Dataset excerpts

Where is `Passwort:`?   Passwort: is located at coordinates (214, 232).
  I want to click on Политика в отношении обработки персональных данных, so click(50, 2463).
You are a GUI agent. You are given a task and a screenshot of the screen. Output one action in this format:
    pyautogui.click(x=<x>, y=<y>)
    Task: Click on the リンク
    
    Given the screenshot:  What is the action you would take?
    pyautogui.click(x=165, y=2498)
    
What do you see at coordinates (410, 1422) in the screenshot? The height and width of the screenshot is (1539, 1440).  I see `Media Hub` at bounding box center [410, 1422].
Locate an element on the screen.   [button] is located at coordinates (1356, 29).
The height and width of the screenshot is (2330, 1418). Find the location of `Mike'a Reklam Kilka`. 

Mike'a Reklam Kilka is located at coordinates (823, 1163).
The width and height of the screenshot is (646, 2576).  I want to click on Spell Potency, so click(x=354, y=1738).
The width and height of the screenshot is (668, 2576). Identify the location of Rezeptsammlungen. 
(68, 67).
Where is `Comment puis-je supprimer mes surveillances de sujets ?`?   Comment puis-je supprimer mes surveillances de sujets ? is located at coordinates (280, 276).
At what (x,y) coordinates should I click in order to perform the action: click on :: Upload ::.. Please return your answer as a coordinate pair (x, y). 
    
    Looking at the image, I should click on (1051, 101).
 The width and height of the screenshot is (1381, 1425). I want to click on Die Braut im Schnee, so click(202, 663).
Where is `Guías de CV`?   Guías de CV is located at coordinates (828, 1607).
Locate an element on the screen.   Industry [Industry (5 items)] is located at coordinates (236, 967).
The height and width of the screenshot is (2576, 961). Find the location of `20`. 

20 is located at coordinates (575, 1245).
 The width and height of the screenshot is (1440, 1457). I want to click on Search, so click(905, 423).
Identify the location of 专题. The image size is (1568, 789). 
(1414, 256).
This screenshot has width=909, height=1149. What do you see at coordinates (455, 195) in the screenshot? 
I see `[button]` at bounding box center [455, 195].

» Exercise prompt
Find "element" in the preceding records. Copy each line that holds it.

» Solution to the exercise
Locate an element on the screen.   [button] is located at coordinates (1356, 29).
Locate an element on the screen.   Industry [Industry (5 items)] is located at coordinates (236, 967).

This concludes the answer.